Walk is a four-beat gait, with each leg moving individually. The order your pony’s legs move in is left hindleg, left foreleg, right hindleg, right foreleg. In a balanced walk, he should track up, which means his hind hooves should fall into the hoofprints made by his front hooves. A rushed or lazy walk will feel unbalanced, but there are plenty of things you can work on to help improve these problems.
TOP TIP – Try not to nag a lazy pony with your legs – lots of kicks will encourage him to switch off and ignore your aids. Instead, think about squeezing your legs alternately – you want to apply pressure with your leg as his hindleg moves forward on the corresponding side.
Did you know? Impulsion is your pony’s energy, not his speed. Produce impulsion with your legs and use your hands to stop it being lost out the front. When your pony has impulsion, he should feel a bit like a bouncy ball.
Troubleshooting: lazy walk
A lazy walk is one that doesn’t have enough impulsion. If your pony has a lazy walk, he won’t be tracking up and it can feel a bit like he’s dragging his feet along rather than striding out.
To improve your pony’s walk and encourage him to become more active, you should…
- think about your position and aids Stretch your legs down and around his sides to support him and push him on, while keeping your reins soft to encourage him to stretch forwards
- ride plenty of transitions These keep your pony focused and responsive to your aids, as well as helping him balance and push through his hindquarters. Ride walk–halt–walk as well as walk–trot–walk transitions
Troubleshooting: rushed walk
A pony who rushes in walk feels tense and stiff, which makes it difficult to bend him and keep him supple. It’s common to want to use more rein contact when your pony rushes to try to slow him down, but this often has the opposite effect. Pulling on your reins makes him more tense, which encourages him to pull back and carry on rushing.

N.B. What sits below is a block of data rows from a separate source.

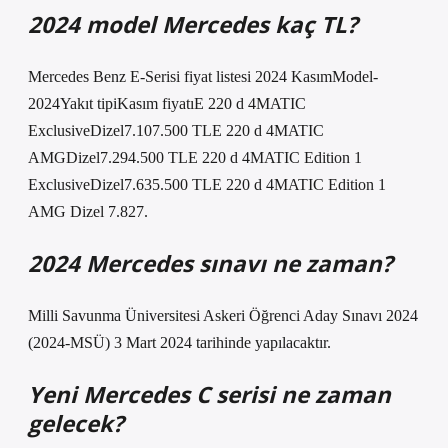
2024 model Mercedes kaç TL?
Mercedes Benz E-Serisi fiyat listesi 2024 KasımModel-
2024Yakıt tipiKasım fiyatıE 220 d 4MATIC
ExclusiveDizel7.107.500 TLE 220 d 4MATIC
AMGDizel7.294.500 TLE 220 d 4MATIC Edition 1
ExclusiveDizel7.635.500 TLE 220 d 4MATIC Edition 1
AMG Dizel 7.827.
2024 Mercedes sınavı ne zaman?
Milli Savunma Üniversitesi Askeri Öğrenci Aday Sınavı 2024
(2024-MSÜ) 3 Mart 2024 tarihinde yapılacaktır.
Yeni Mercedes C serisi ne zaman
gelecek?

The aim with ponies who rush is to try to encourage them to relax. Here are some things you can work on to achieve this…
- relax your body You might find you’ve stiffened up, too, without realising it. Give your shoulders a shake to release any tension and soften your arms and contact
- ride circles This helps keep your pony focused and gives him somewhere to direct his energy. A good exercise to practise is riding a 10m circle at every other letter along the arena. As well as encouraging him to soften and bend, it’ll help him stay balanced and in a rhythm rather than rushing off
TOP TIP – Remember to ride equally on each rein when you’re schooling to make sure your pony doesn’t favour one rein over the other and become wonky in his walk.